#### Material supplied
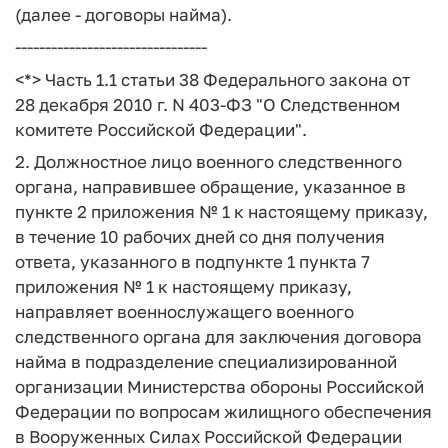
(далее - договоры найма).
--------------------------------
<*> Часть 1.1 статьи 38 Федерального закона от
28 декабря 2010 г. N 403-ФЗ "О Следственном
комитете Российской Федерации".
2. Должностное лицо военного следственного
органа, направившее обращение, указанное в
пункте 2 приложения № 1 к настоящему приказу,
в течение 10 рабочих дней со дня получения
ответа, указанного в подпункте 1 пункта 7
приложения № 1 к настоящему приказу,
направляет военнослужащего военного
следственного органа для заключения договора
найма в подразделение специализированной
организации Министерства обороны Российской
Федерации по вопросам жилищного обеспечения
в Вооруженных Силах Российской Федерации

#### Exercise
Your answer must be a single number: how many lines of the entries above contain the string "приложения".

#### Answer section
2